:: ABOUT THIS EXERCISE ::
Print all the entries exactly.

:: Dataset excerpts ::

+-------+

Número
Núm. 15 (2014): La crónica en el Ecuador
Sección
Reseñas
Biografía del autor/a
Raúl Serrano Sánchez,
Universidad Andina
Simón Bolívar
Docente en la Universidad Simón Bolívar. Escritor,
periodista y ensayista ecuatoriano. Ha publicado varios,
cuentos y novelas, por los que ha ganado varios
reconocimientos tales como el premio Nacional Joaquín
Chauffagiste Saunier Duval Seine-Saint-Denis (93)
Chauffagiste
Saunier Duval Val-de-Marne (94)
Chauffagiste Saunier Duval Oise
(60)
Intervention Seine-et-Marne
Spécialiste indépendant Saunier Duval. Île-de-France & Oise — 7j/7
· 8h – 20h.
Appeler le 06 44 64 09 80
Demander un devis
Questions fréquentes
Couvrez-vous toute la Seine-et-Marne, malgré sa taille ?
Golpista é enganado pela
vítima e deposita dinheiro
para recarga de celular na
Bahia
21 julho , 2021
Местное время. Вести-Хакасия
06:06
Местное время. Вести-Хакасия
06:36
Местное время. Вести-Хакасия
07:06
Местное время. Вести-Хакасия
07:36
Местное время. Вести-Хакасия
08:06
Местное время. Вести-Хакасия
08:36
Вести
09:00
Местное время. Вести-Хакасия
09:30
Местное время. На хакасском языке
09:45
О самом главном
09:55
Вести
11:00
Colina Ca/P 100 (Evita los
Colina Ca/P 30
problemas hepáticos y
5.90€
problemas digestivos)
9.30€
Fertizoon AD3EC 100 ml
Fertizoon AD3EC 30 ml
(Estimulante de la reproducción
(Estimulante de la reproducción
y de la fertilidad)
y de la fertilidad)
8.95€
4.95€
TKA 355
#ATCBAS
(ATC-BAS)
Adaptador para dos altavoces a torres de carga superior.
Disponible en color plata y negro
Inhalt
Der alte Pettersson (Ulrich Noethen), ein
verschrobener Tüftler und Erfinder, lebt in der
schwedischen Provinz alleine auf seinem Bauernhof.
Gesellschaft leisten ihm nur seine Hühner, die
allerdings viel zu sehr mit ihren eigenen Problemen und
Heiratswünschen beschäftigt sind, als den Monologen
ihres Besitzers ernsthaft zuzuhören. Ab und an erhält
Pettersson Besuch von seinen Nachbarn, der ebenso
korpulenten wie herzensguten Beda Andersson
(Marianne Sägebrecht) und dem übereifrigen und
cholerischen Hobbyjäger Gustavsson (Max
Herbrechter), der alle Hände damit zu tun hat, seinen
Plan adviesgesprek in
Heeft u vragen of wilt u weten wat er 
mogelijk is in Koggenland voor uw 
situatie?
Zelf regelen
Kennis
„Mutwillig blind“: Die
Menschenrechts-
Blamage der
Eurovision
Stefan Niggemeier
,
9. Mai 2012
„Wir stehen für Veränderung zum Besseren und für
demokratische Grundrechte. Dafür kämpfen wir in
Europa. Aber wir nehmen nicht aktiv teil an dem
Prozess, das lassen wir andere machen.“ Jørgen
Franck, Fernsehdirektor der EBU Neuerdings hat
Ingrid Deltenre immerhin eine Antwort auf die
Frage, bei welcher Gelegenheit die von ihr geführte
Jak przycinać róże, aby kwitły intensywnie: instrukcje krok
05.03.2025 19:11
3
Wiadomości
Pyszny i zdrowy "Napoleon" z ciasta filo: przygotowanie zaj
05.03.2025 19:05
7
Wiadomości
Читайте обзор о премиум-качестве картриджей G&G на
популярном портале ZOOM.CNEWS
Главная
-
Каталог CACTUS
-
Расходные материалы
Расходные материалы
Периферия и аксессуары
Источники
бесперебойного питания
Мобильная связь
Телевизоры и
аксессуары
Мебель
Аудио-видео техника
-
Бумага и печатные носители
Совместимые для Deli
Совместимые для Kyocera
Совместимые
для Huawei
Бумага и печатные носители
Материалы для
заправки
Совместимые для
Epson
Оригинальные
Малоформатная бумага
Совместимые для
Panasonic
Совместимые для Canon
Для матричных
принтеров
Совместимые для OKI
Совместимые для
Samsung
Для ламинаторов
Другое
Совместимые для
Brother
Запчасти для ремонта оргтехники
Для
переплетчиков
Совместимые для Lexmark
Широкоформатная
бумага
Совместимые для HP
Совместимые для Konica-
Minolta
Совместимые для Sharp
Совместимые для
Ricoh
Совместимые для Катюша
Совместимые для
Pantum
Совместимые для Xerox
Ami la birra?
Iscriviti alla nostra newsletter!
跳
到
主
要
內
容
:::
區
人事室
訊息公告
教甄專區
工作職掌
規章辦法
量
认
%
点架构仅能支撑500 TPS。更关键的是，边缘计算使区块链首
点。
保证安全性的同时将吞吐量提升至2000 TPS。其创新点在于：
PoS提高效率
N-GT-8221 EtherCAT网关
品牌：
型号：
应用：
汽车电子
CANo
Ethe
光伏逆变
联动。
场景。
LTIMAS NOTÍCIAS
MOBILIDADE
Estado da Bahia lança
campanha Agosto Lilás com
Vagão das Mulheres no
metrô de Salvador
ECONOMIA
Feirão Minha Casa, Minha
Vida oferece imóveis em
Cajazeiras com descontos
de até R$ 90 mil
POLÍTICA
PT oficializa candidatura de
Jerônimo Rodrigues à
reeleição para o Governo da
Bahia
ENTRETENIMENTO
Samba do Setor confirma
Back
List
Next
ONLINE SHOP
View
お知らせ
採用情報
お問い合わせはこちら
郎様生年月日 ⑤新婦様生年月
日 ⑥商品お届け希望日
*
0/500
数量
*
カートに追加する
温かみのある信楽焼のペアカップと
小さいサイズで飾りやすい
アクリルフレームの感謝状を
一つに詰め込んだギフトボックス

+-------+

:: EXERCISE RESPONSE ::
Número
Núm. 15 (2014): La crónica en el Ecuador
Sección
Reseñas
Biografía del autor/a
Raúl Serrano Sánchez,
Universidad Andina
Simón Bolívar
Docente en la Universidad Simón Bolívar. Escritor,
periodista y ensayista ecuatoriano. Ha publicado varios,
cuentos y novelas, por los que ha ganado varios
reconocimientos tales como el premio Nacional Joaquín
Chauffagiste Saunier Duval Seine-Saint-Denis (93)
Chauffagiste
Saunier Duval Val-de-Marne (94)
Chauffagiste Saunier Duval Oise
(60)
Intervention Seine-et-Marne
Spécialiste indépendant Saunier Duval. Île-de-France & Oise — 7j/7
· 8h – 20h.
Appeler le 06 44 64 09 80
Demander un devis
Questions fréquentes
Couvrez-vous toute la Seine-et-Marne, malgré sa taille ?
Golpista é enganado pela
vítima e deposita dinheiro
para recarga de celular na
Bahia
21 julho , 2021
Местное время. Вести-Хакасия
06:06
Местное время. Вести-Хакасия
06:36
Местное время. Вести-Хакасия
07:06
Местное время. Вести-Хакасия
07:36
Местное время. Вести-Хакасия
08:06
Местное время. Вести-Хакасия
08:36
Вести
09:00
Местное время. Вести-Хакасия
09:30
Местное время. На хакасском языке
09:45
О самом главном
09:55
Вести
11:00
Colina Ca/P 100 (Evita los
Colina Ca/P 30
problemas hepáticos y
5.90€
problemas digestivos)
9.30€
Fertizoon AD3EC 100 ml
Fertizoon AD3EC 30 ml
(Estimulante de la reproducción
(Estimulante de la reproducción
y de la fertilidad)
y de la fertilidad)
8.95€
4.95€
TKA 355
#ATCBAS
(ATC-BAS)
Adaptador para dos altavoces a torres de carga superior.
Disponible en color plata y negro
Inhalt
Der alte Pettersson (Ulrich Noethen), ein
verschrobener Tüftler und Erfinder, lebt in der
schwedischen Provinz alleine auf seinem Bauernhof.
Gesellschaft leisten ihm nur seine Hühner, die
allerdings viel zu sehr mit ihren eigenen Problemen und
Heiratswünschen beschäftigt sind, als den Monologen
ihres Besitzers ernsthaft zuzuhören. Ab und an erhält
Pettersson Besuch von seinen Nachbarn, der ebenso
korpulenten wie herzensguten Beda Andersson
(Marianne Sägebrecht) und dem übereifrigen und
cholerischen Hobbyjäger Gustavsson (Max
Herbrechter), der alle Hände damit zu tun hat, seinen
Plan adviesgesprek in
Heeft u vragen of wilt u weten wat er 
mogelijk is in Koggenland voor uw 
situatie?
Zelf regelen
Kennis
„Mutwillig blind“: Die
Menschenrechts-
Blamage der
Eurovision
Stefan Niggemeier
,
9. Mai 2012
„Wir stehen für Veränderung zum Besseren und für
demokratische Grundrechte. Dafür kämpfen wir in
Europa. Aber wir nehmen nicht aktiv teil an dem
Prozess, das lassen wir andere machen.“ Jørgen
Franck, Fernsehdirektor der EBU Neuerdings hat
Ingrid Deltenre immerhin eine Antwort auf die
Frage, bei welcher Gelegenheit die von ihr geführte
Jak przycinać róże, aby kwitły intensywnie: instrukcje krok
05.03.2025 19:11
3
Wiadomości
Pyszny i zdrowy "Napoleon" z ciasta filo: przygotowanie zaj
05.03.2025 19:05
7
Wiadomości
Читайте обзор о премиум-качестве картриджей G&G на
популярном портале ZOOM.CNEWS
Главная
-
Каталог CACTUS
-
Расходные материалы
Расходные материалы
Периферия и аксессуары
Источники
бесперебойного питания
Мобильная связь
Телевизоры и
аксессуары
Мебель
Аудио-видео техника
-
Бумага и печатные носители
Совместимые для Deli
Совместимые для Kyocera
Совместимые
для Huawei
Бумага и печатные носители
Материалы для
заправки
Совместимые для
Epson
Оригинальные
Малоформатная бумага
Совместимые для
Panasonic
Совместимые для Canon
Для матричных
принтеров
Совместимые для OKI
Совместимые для
Samsung
Для ламинаторов
Другое
Совместимые для
Brother
Запчасти для ремонта оргтехники
Для
переплетчиков
Совместимые для Lexmark
Широкоформатная
бумага
Совместимые для HP
Совместимые для Konica-
Minolta
Совместимые для Sharp
Совместимые для
Ricoh
Совместимые для Катюша
Совместимые для
Pantum
Совместимые для Xerox
Ami la birra?
Iscriviti alla nostra newsletter!
跳
到
主
要
內
容
:::
區
人事室
訊息公告
教甄專區
工作職掌
規章辦法
量
认
%
点架构仅能支撑500 TPS。更关键的是，边缘计算使区块链首
点。
保证安全性的同时将吞吐量提升至2000 TPS。其创新点在于：
PoS提高效率
N-GT-8221 EtherCAT网关
品牌：
型号：
应用：
汽车电子
CANo
Ethe
光伏逆变
联动。
场景。
LTIMAS NOTÍCIAS
MOBILIDADE
Estado da Bahia lança
campanha Agosto Lilás com
Vagão das Mulheres no
metrô de Salvador
ECONOMIA
Feirão Minha Casa, Minha
Vida oferece imóveis em
Cajazeiras com descontos
de até R$ 90 mil
POLÍTICA
PT oficializa candidatura de
Jerônimo Rodrigues à
reeleição para o Governo da
Bahia
ENTRETENIMENTO
Samba do Setor confirma
Back
List
Next
ONLINE SHOP
View
お知らせ
採用情報
お問い合わせはこちら
郎様生年月日 ⑤新婦様生年月
日 ⑥商品お届け希望日
*
0/500
数量
*
カートに追加する
温かみのある信楽焼のペアカップと
小さいサイズで飾りやすい
アクリルフレームの感謝状を
一つに詰め込んだギフトボックス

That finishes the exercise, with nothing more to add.